Monday, March 15, 2010

My first recumbent bike purchase


Think of it as a tricycle for grown ups. Although the owner of the company initially built it as a fun thing for his son to ride, he has built a few models since then that include ones for adults.

Apparently "recumbent" means, "to lie down." Trikes come in two varieties: tadpole and delta. Tadpole is the one I have here with two wheels in the front. Some people also call it a reverse trike since it's backwards from the typical single-wheel-in-front setup known as the delta style.

Recumbent trikes have been around for at least 25 years, but the the slow following from the US market still makes them feel new. During my first few rides in the city, I get a few stares mostly by curious kids who shout,

"Daddy, daddy what is that?"
"Daddy, I want one of those!"

The adults had some funny comments too,

"That's a recipe for suicide."
"Wow, cool. Be careful."

Last Sunday, the trike actually stopped traffic. A guy stopped his car in the middle of the road as I pulled out of my drive way (looking both ways of course) and with a big smile rolled his window down and popped his head out to get a better look. He was so shocked at the funny gizmo that he really didn't say much. I slowed down, smiled and waved.

I think I saw my first recumbent bike over a decade ago and only recently did I learn about recumbent trikes! I've probably only seen about 6 or 7 of them my whole life running around town. They're a fairly rare sight and only recently did I find out why.

Most recumbent trikes start at $1,200.00. There was no way I was going to spend over a grand on something without a motor. After some research, I came across the KMX brand. The owner of the company was a helicopter engineer who decided to build something fun for his son. Years later after getting neighborhood requests for these funny contraptions, he branded a company called KMX.
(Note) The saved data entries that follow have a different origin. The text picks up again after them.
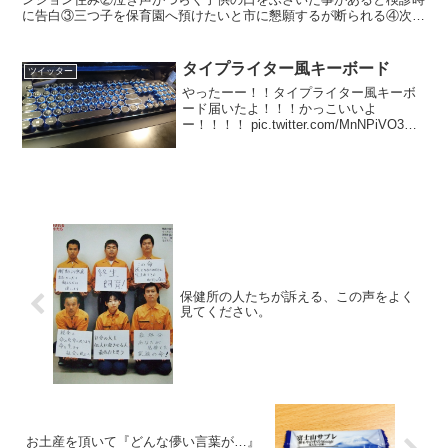
に告白③三つ子を保育園へ預けたいと市に懇願するが断られる④次男
を乳児院に預けたいと夫に頼むが特に何もしない市、保健師...
タイプライター風キーボード
ツイッター
やったーー！！タイプライター風キーボ
ード届いたよ！！！かっこいいよ
ー！！！！ pic.twitter.com/MnNPiVO3OS
— アンシャンてん＠MP31け01
(@naizouganaizou) 2017年6月3日このタ
イプ音と確かな...
保健所の人たちが訴える、この声をよく
見てください。
お土産を頂いて『どんな儚い言葉が…』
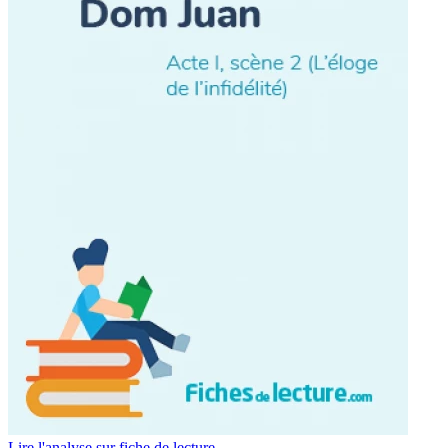
Lire l'analyse sur fiche de lecture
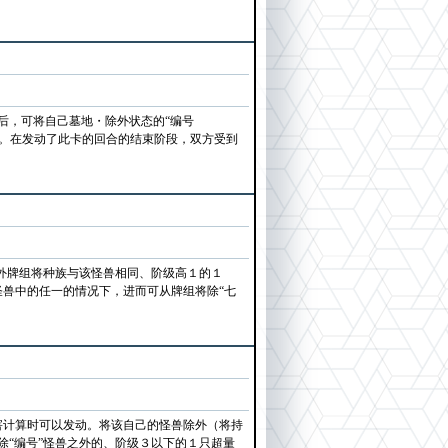
后，可将自己墓地・除外状态的“编号
１只。在发动了此卡的回合的结束阶段，双方受到
外牌组将种族与该怪兽相同、阶级高１的１
”怪兽中的任一的情况下，进而可从牌组将除“七
的伤害计算时可以发动。将该自己的怪兽除外（将持
“编号”怪兽之外的、阶级３以下的１只超量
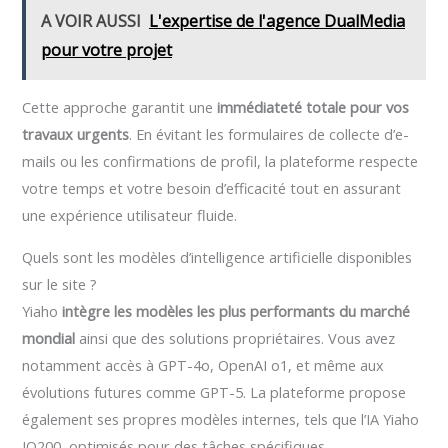
A VOIR AUSSI
L'expertise de l'agence DualMedia
pour votre projet
Cette approche garantit une
immédiateté totale pour vos
travaux urgents
. En évitant les formulaires de collecte d’e-
mails ou les confirmations de profil, la plateforme respecte
votre temps et votre besoin d’efficacité tout en assurant
une expérience utilisateur fluide.
Quels sont les modèles d’intelligence artificielle disponibles
sur le site ?
Yiaho
intègre les modèles les plus performants du marché
mondial
ainsi que des solutions propriétaires. Vous avez
notamment accès à GPT-4o, OpenAI o1, et même aux
évolutions futures comme GPT-5. La plateforme propose
également ses propres modèles internes, tels que l’IA Yiaho
IQ200, optimisés pour des tâches spécifiques.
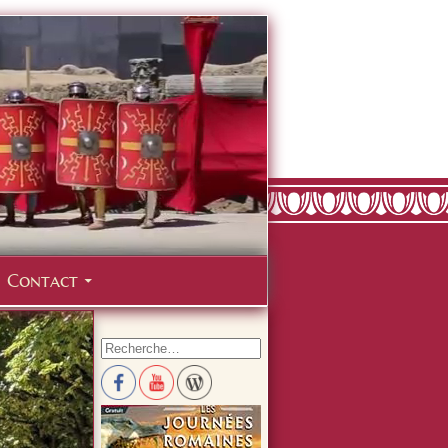
Contact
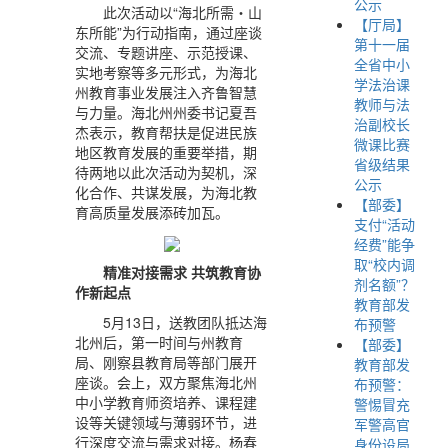
公示
此次活动以“海北所需・山
【厅局】
东所能”为行动指南，通过座谈
第十一届
交流、专题讲座、示范授课、
全省中小
实地考察等多元形式，为海北
学法治课
州教育事业发展注入齐鲁智慧
教师与法
与力量。海北州州委书记夏吾
治副校长
杰表示，教育帮扶是促进民族
微课比赛
地区教育发展的重要举措，期
省级结果
待两地以此次活动为契机，深
公示
化合作、共谋发展，为海北教
【部委】
育高质量发展添砖加瓦。
支付“活动
经费”能争
取“校内调
精准对接需求 共筑教育协
剂名额”？
作新起点
教育部发
5月13日，送教团队抵达海
布预警
北州后，第一时间与州教育
【部委】
局、刚察县教育局等部门展开
教育部发
座谈。会上，双方聚焦海北州
布预警：
中小学教育师资培养、课程建
警惕冒充
设等关键领域与薄弱环节，进
军警高官
行深度交流与需求对接。杨春
身份设局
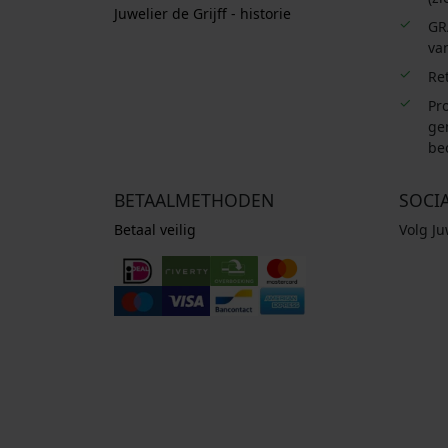
Juwelier de Grijff - historie
GR
van
Re
Pro
ge
be
BETAALMETHODEN
SOCI
Betaal veilig
Volg J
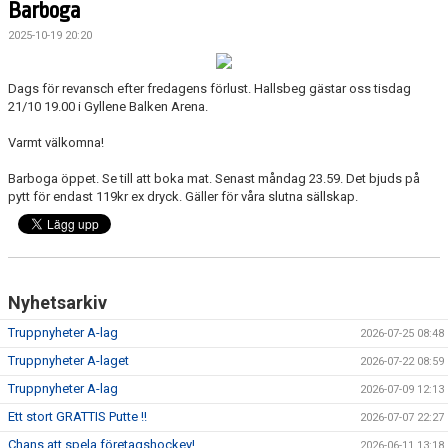
Barboga
DOKUMENT
2025-10-19 20:20
VÅRA LAG
Dags för revansch efter fredagens förlust. Hallsbeg gästar oss tisdag
MATCHER
21/10 19.00 i Gyllene Balken Arena.
ISSCHEMA
Varmt välkomna!
Barboga öppet. Se till att boka mat. Senast måndag 23.59. Det bjuds på
BOKA LOGE OCH MAT
pytt för endast 119kr ex dryck. Gäller för våra slutna sällskap.
DEN BLÅVITA VÄGEN
BILJETTER
Nyhetsarkiv
BLI HOCKEYDOMARE
Truppnyheter A-lag
2026-07-25 08:48
A-LAGETS MATCHER 25/26
Truppnyheter A-laget
2026-07-22 08:59
Truppnyheter A-lag
2026-07-09 12:13
SVENSK HOCKEYTV
Ett stort GRATTIS Putte !!
2026-07-07 22:27
Chans att spela företagshockey!
KLUBBPROFIL
2026-06-11 13:18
KMX is also a fairly new company. KMX came onto the scene less than 10 years ago - about 15 years behind the first introduction of these modified bicycle-like personal transportation devices. KMX managed to hit the top in two categories. Not forgetting his roots, he kept a line of kids recumbent trikes. No other company manufacters recumbent trikes for people under 14 yrs of age. The entire line of KMX trikes for both children and adults are designed to be used offroad. They're basically 3-wheeled BMX bikes. They're very durable and have much beefier tires than other brands. If you do enough research online, you'll find videos of crazy people going airborn off a ramp on this KMX Torando.

The Tornado is the entry level adult recumbent trike. Even at $200-300 dollars cheaper than other entry level trikes, the price was still high. I didn't really see any other way of getting into the scene other than to look for a used one. I loved the brilliant white of the KMX Tornado set against the black accents and fell in love at first sight.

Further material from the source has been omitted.